Naast de gedetineerde en het gevangeniswezen is de positie van het slachtoffer een geliefd onderwerp van wetsvoorstellen. In diverse opzichten opzienbarend is het wetsvoorstel onbeperkt spreekrecht slachtoffers ernstige misdrijven.16 Dit voorstel strekte er in eerste instantie toe om te voorzien in een adviesrecht voor slachtoffers, dat het mogelijk zou moeten maken voor slachtoffers om opvattingen over de mogelijke bewezenverklaring, kwalificatie van het feit, de schuld van de verdachte en de passende straftoemeting kenbaar te maken. Ook op dit voorstel heeft de Raad van State – terecht – forse kritiek geuit.17 Feitelijk zou het immers betekenen dat het slachtoffer een zelfstandige positie in het strafproces krijgt, met alle gevolgen van dien. Naar aanleiding van het advies van de Raad van State heeft Teeven inmiddels laten weten het adviesrecht te zullen laten vallen en in plaats daarvan voor een ongenormeerd spreekrecht voor slachtoffers te zullen gaan. Ook daaraan zullen uiteraard de nodige haken en ogen kleven. De plaats van de slachtofferverklaring op de zitting, voorafgaand aan de beantwoording van de schuldvraag, brengt nu eenmaal met zich mee dat de vraag of iemand daadwerkelijk schuldig is in het midden zal moeten worden gelaten. De haalbaarheid van een voorstel dat daarin verandering beoogt te brengen is zeer twijfelachtig. Al met al lijken de ingediende wetsvoorstellen niet te zijn beperkt door enige realiteitszin, zodat de kans groot is dat de voorstellen op enig moment in het wetgevingsproces zullen stranden. Wat dan ook het beperkt aantal in werking getreden nieuwe wetten zou kunnen verklaren. 

 

Voetnoten

1 Advocaten bij Cleerdin & Hamer in Amsterdam; Robert Malewicz is tevens redactielid van dit blad. 

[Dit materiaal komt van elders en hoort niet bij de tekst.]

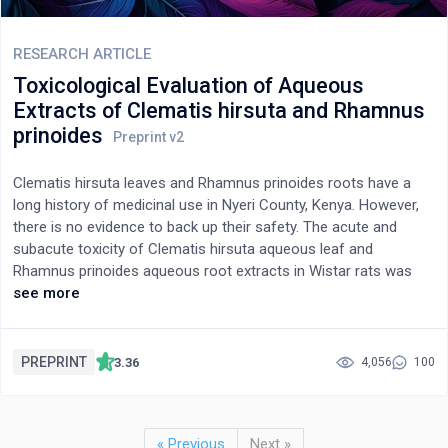
prolonged administration of Olea africana is associated with
significant toxic concern. As a result, caution should be
exercised when using the extract.
RESEARCH ARTICLE
Toxicological Evaluation of Aqueous
Extracts of Clematis hirsuta and Rhamnus
prinoides
Clematis hirsuta leaves and Rhamnus prinoides roots have a
long history of medicinal use in Nyeri County, Kenya. However,
there is no evidence to back up their safety. The acute and
subacute toxicity of Clematis hirsuta aqueous leaf and
Rhamnus prinoides aqueous root extracts in Wistar rats was
investigated in this study. Changes in body weight, feed, and
see more
water consumption were used as toxicity indicators in the acute
toxicity study, while changes in weight, biochemical, and
hematological parameters were used as toxicity indicators in
PREPRINT
3.36
4,056
100
the subacute toxicity study. The data from the acute toxicity
study were summarized as mean±standard deviation and
analyzed using the unpaired Student’s t-test. The data from the
« Previous
Next »
subacute toxicity study were summarized as mean ±standard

2 Zie HR 23 september 1997, NJ 1998, 135
3 Gerechtshof Amsterdam 6 november 2013, ECLI:NL:GHAMS:2013:5180, Rechtbank Limburg 15 april 2014, ECLI:NL:RBLIM:2014:4304, Rechtbank Noord-Holland 17 april 2014, ECLI:NL:RBNHO:2014:8434, Gerechtshof Arnhem-Leeuwarden 9 september 2014, ECLI:NL:GHARL:2014:6937.
4Stb. 2013, 485.
5 Zie ook Richtlijn en kader voor strafvordering jeugd en adolescenten, inclusief strafmaten Halt, 2014R005, Stcrt. 2014, 8284. 

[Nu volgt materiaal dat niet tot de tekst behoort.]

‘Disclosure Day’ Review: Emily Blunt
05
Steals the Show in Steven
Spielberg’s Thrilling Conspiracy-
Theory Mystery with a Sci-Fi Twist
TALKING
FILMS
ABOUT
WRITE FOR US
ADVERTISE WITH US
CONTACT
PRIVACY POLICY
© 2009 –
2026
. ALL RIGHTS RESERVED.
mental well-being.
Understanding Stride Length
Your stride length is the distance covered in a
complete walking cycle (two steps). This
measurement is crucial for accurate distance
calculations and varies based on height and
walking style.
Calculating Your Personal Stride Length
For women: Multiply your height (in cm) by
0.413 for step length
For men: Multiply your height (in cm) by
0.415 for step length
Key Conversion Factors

6 Zie T. Liefaard, ‘Strafrecht voor adolescenten. Een kritische analyse van de plannen van de Staatssecretaris van Veiligheid en Justitie’, NJB 2011, afl. 37, p. 2496-2502; G. De Jong, ‘Haken en ogen van een adolescentenstrafrecht’, Sancties 2012, afl. 2 en R. El Hessaini, ‘Invoering van het adolescentenstrafrecht een wassen neus?’ in: Adv.bl. 2014-8, p. 26.
7Stb. 2014, 125.
8Stb. 2013,484. 
9Stb. 2014, 176.
10 Zie over de kritiek van de Raad voor de Rechtspraak: http://www.rechtspraak.nl/Organisatie/ Raad-Voor-De-Rechtspraak/Nieuws/Pages/Uitbreidinggrondenvoorlopigehechteniswektverkeerdeverwachtingen.aspxa en die van de Raad van State: Kamerstukken II 2011-2012, 33 360, nr. 4. 
11Stb. 2014, 444. 
12 Zie Rechtbank Noord-Nederland, 16 oktober 2014, ECLI:NL:RBNNE:2014:5043.
13 Zie o.a. Kamerstukken II 2013-2014, 33 745, nr. 3 (MvT) en Handelingen I 2014-2015, nr. 2 item 7 (m.b.t. de stemming). 
14Kamerstukken II 2014-2015, 34 068, nr. 3.
15 Kamerstukken II 2014-2015, 34 068, nr. 4.
16 Kamerstukken II 2014-2015, 34 082, nr. 2 en 3.
17 Kamerstukken II 2014-2015, 34 082, nr. 4.